Bugs & Insects Facts for Kids
Creepy-crawly facts about insects and bugs
Mantis shrimps (not true insects but close relatives) have 16 types of colour receptors compared to a human's 3, and can see into ultraviolet and infrared spectrums.
Leafcutter bees cut neat circular pieces from rose and other plant leaves, rolling them into tubes to line their nest cells and protect their eggs.
Aphids can reproduce without mating in a process called parthenogenesis — females give birth to daughters who are already pregnant, allowing populations to explode very rapidly.

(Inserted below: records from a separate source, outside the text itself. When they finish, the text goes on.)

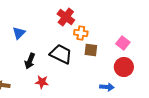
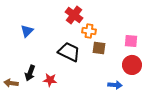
pink square: (123, 43) -> (131, 41), turned -32
black arrow: (30, 61) -> (30, 73), moved

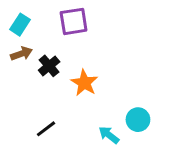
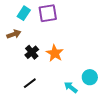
cyan rectangle: (20, 25) -> (24, 13), moved
black cross: (49, 66) -> (32, 52), moved

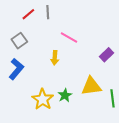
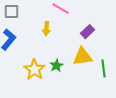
gray square: (19, 41) -> (11, 12), turned 35
purple rectangle: (106, 55) -> (87, 32), moved

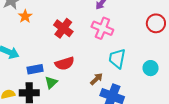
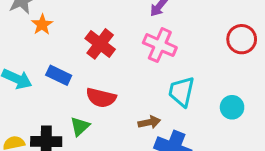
red semicircle: (65, 63) -> (101, 98), turned 30
blue rectangle: (35, 69) -> (59, 75), moved, turned 35
brown arrow: (97, 79) -> (149, 122), turned 32

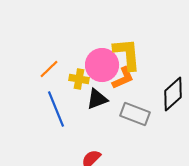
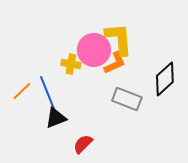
orange line: (49, 69) -> (22, 91), moved
black triangle: (97, 99) -> (56, 118), moved

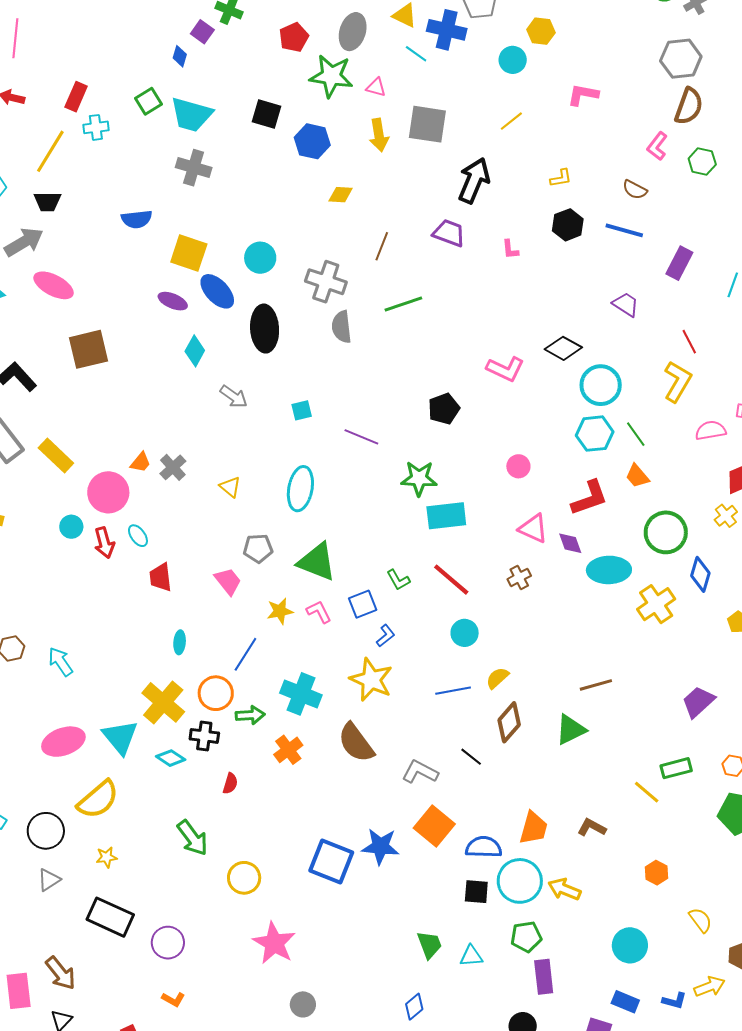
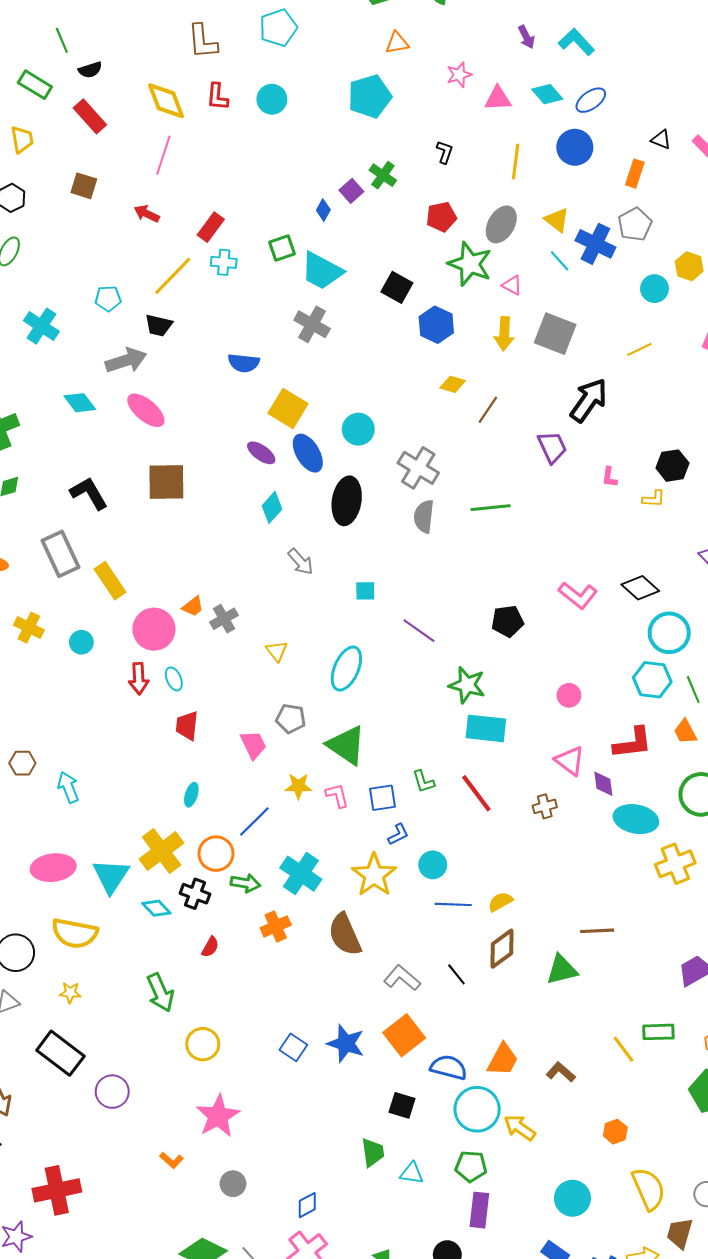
yellow L-shape: (561, 178) -> (654, 499), moved
purple trapezoid: (449, 233) -> (552, 447), turned 32
brown line: (382, 246) -> (488, 410), moved
cyan circle: (71, 527) -> (81, 642), moved
cyan circle: (465, 633) -> (433, 865), moved
yellow semicircle: (98, 800) -> (75, 933), turned 39
blue square: (331, 861) -> (293, 1047), size x0.6
black square: (476, 892) -> (402, 1105), moved
yellow semicircle: (700, 920) -> (649, 1189), size x1.6
orange L-shape: (173, 999) -> (172, 1160), moved
blue diamond: (414, 1007) -> (307, 1205), moved

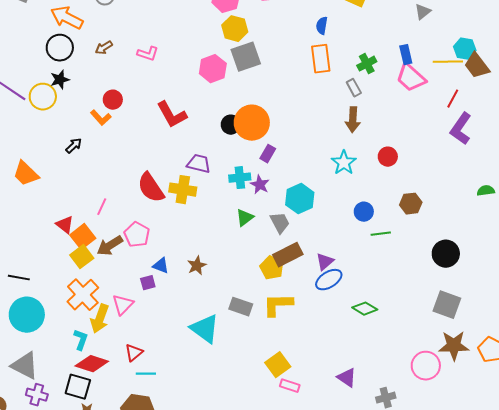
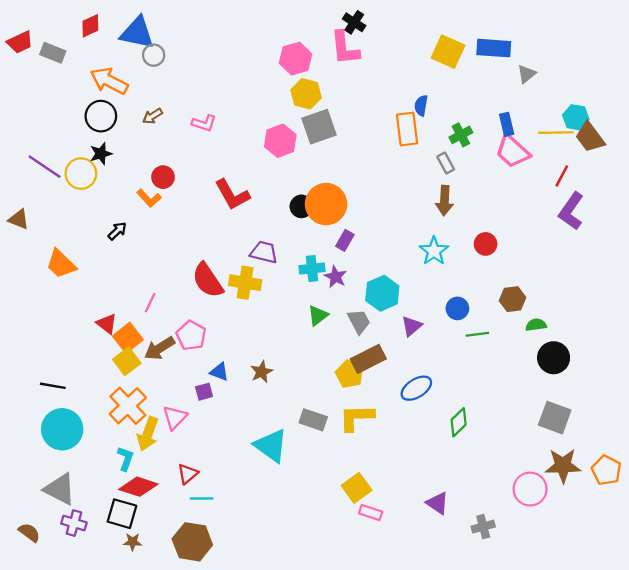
blue semicircle: (322, 26) -> (421, 106), moved
green semicircle: (486, 191) -> (536, 325), moved
purple triangle: (325, 262) -> (412, 326), moved
green diamond: (365, 309) -> (459, 422), turned -75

In New Zealand caves, glowworm larvae (which are actually fungus gnat larvae) hang sticky silk threads and glow blue to lure insects toward their sticky traps.
A large desert locust swarm can contain up to 80 million insects per square kilometre, cover hundreds of square kilometres, and consume 100 tonnes of crops in a single day.
The trap-jaw ant snaps its mandibles shut at over 230 km/h (145 mph), making it one of the fastest movements in the animal kingdom — it also uses this snap to launch itself into the air to escape predators.
Earwigs are unusually caring insect mothers — they guard their eggs for weeks, turning them to prevent mould, and continue to protect their young after hatching.
Spiders cannot see well, but they can feel every vibration in their web with extraordinary precision — they can even tell the size and location of trapped prey from the pattern of vibrations alone.
The Namib desert darkling beetle collects water from morning fog by standing on a dune facing the wind — water droplets condense on bumps on its back and run down into its mouth.
Scientists have trained honeybees to recognise symbols representing addition and subtraction, suggesting their tiny brains (with less than a million neurons) are capable of basic numerical operations.